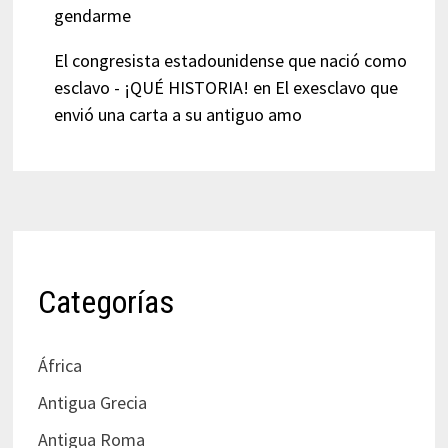
gendarme
El congresista estadounidense que nació como
esclavo - ¡QUÉ HISTORIA!
en
El exesclavo que
envió una carta a su antiguo amo
Categorías
África
Antigua Grecia
Antigua Roma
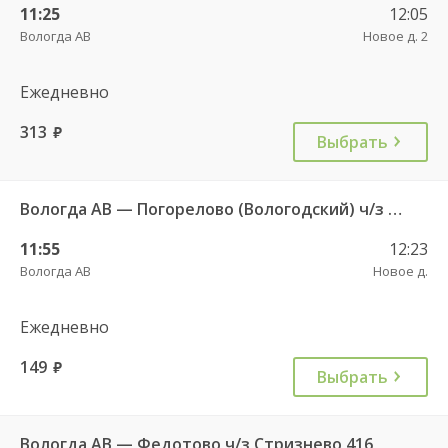
11:25
12:05
Вологда АВ
Новое д. 2
Ежедневно
313
руб.
Выбрать
Вологда АВ — Погорелово (Вологодский) ч/з Новый Источник 422
11:55
12:23
Вологда АВ
Новое д.
Ежедневно
149
руб.
Выбрать
Вологда АВ — Федотово ч/з Стризнево 416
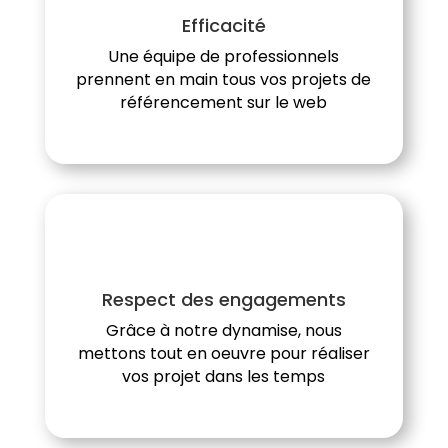
Efficacité
Une équipe de professionnels
prennent en main tous vos projets de
référencement sur le web
Respect des engagements
Grâce à notre dynamise, nous
mettons tout en oeuvre pour réaliser
vos projet dans les temps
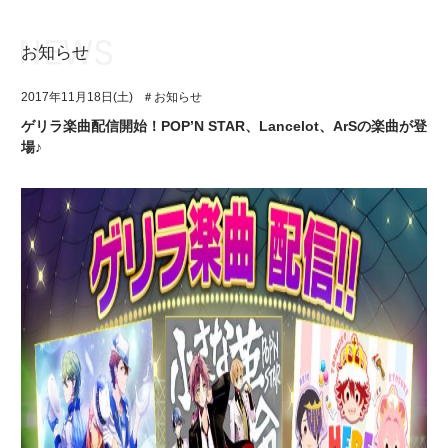
お知らせ
お知らせ
TOP
2017年11月18日(土)
＃お知らせ
アイ★チュウとは
お知らせ
ゲリラ楽曲配信開始！POP’N STAR、Lancelot、ArSの楽曲が登
場♪
ユニット&キャラクター
アイ★チュウとは
アプリゲーム
ユニット&キャラクター
イベント・キャンペーン
アプリゲーム
ミュージック
イベント・キャンペーン
グッズ・本
ミュージック
ギャラリー
グッズ・本
ギャラリー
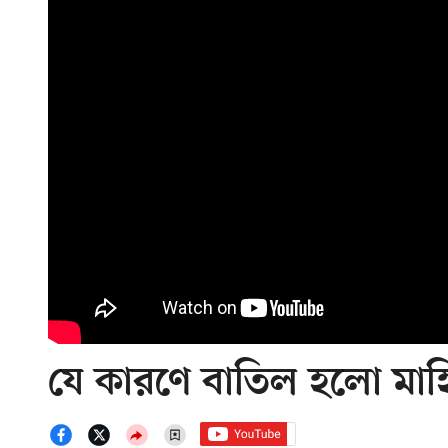
যে কারণে বাতিল হলো মাহ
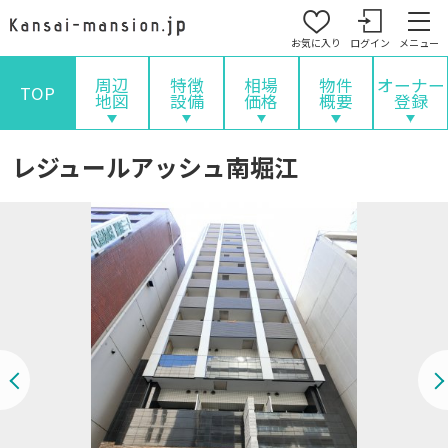
お気に入り
ログイン
メニュー
周辺
特徴
相場
物件
オーナー
TOP
地図
設備
価格
概要
登録
レジュールアッシュ南堀江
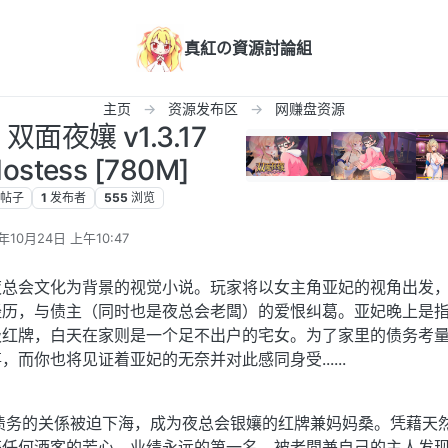
真紅の資源討論組
主页
资源发布区
网赚盘资源
 双面夜孃 v1.3.17
ostess [780M]
帖子
1
发布者
555
浏览
年10月24日 上午10:47
辑
夜总会文化为背景的视觉小说。玩家将以女主角亚妃的视角出发
经历，与债主（同时也是夜总会老闆）的爱恨纠葛。亚妃晚上是
级红牌，白天在家则是一个足不出户的宅女。为了家里的债务考
而你也将见证着亚妃的无奈并对此感同身受......
债务的关係被迫下海，成为夜总会银孃的红牌兼妈妈桑。凭藉天
获任何酒客的芳心，业绩永远的第一名。被老闆兼自己的主人发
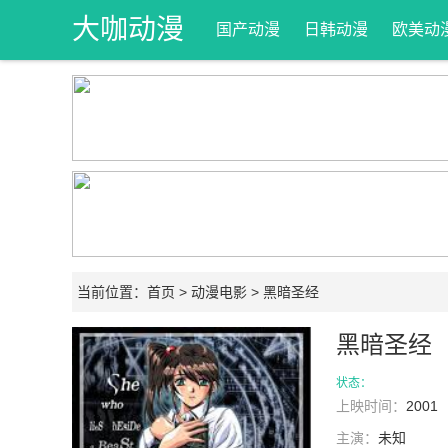
大咖动漫
国产动漫
日韩动漫
欧美动
网
当前位置：
首页
>
动漫电影
> 黑暗圣经
黑暗圣经
状态：
上映时间：
2001
主演：
未知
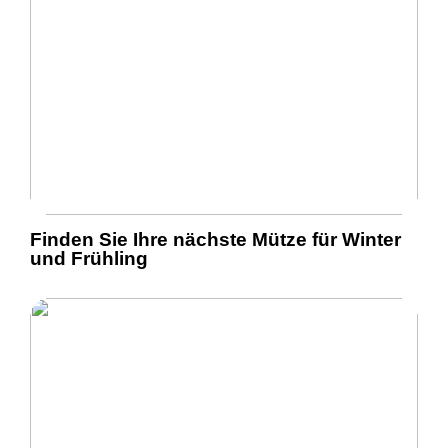
Finden Sie Ihre nächste Mütze für Winter
und Frühling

◆ ◆ ◆ ◆ ◆ ◆ ◆

**THE PROBLEM**: For this exercise, print all of the entries exactly as they appear, but without pictures.

**RESPONSE TO THIS EXERCISE**:
gendarme
El congresista estadounidense que nació como
esclavo - ¡QUÉ HISTORIA!
en
El exesclavo que
envió una carta a su antiguo amo
Categorías
África
Antigua Grecia
Antigua Roma
11:25
12:05
Вологда АВ
Новое д. 2
Ежедневно
313
руб.
Выбрать
Вологда АВ — Погорелово (Вологодский) ч/з Новый Источник 422
11:55
12:23
Вологда АВ
Новое д.
Ежедневно
149
руб.
Выбрать
Вологда АВ — Федотово ч/з Стризнево 416
Efficacité
Une équipe de professionnels
prennent en main tous vos projets de
référencement sur le web
Respect des engagements
Grâce à notre dynamise, nous
mettons tout en oeuvre pour réaliser
vos projet dans les temps
お知らせ
お知らせ
TOP
2017年11月18日(土)
＃お知らせ
アイ★チュウとは
お知らせ
ゲリラ楽曲配信開始！POP’N STAR、Lancelot、ArSの楽曲が登
場♪
ユニット&キャラクター
アイ★チュウとは
アプリゲーム
ユニット&キャラクター
イベント・キャンペーン
アプリゲーム
ミュージック
イベント・キャンペーン
グッズ・本
ミュージック
ギャラリー
グッズ・本
ギャラリー
যে কারণে বাতিল হলো মাহ
お気に入り
ログイン
メニュー
周辺
特徴
相場
物件
オーナー
TOP
地図
設備
価格
概要
登録
レジュールアッシュ南堀江
真紅の資源討論組
主页
资源发布区
网赚盘资源
 双面夜孃 v1.3.17
ostess [780M]
帖子
1
发布者
555
浏览
年10月24日 上午10:47
辑
夜总会文化为背景的视觉小说。玩家将以女主角亚妃的视角出发
经历，与债主（同时也是夜总会老闆）的爱恨纠葛。亚妃晚上是
级红牌，白天在家则是一个足不出户的宅女。为了家里的债务考
而你也将见证着亚妃的无奈并对此感同身受......
债务的关係被迫下海，成为夜总会银孃的红牌兼妈妈桑。凭藉天
获任何酒客的芳心，业绩永远的第一名。被老闆兼自己的主人发
大咖动漫
国产动漫
日韩动漫
欧美动
网
当前位置：
首页
>
动漫电影
> 黑暗圣经
黑暗圣经
状态：
上映时间：
2001
主演：
未知
Finden Sie Ihre nächste Mütze für Winter
und Frühling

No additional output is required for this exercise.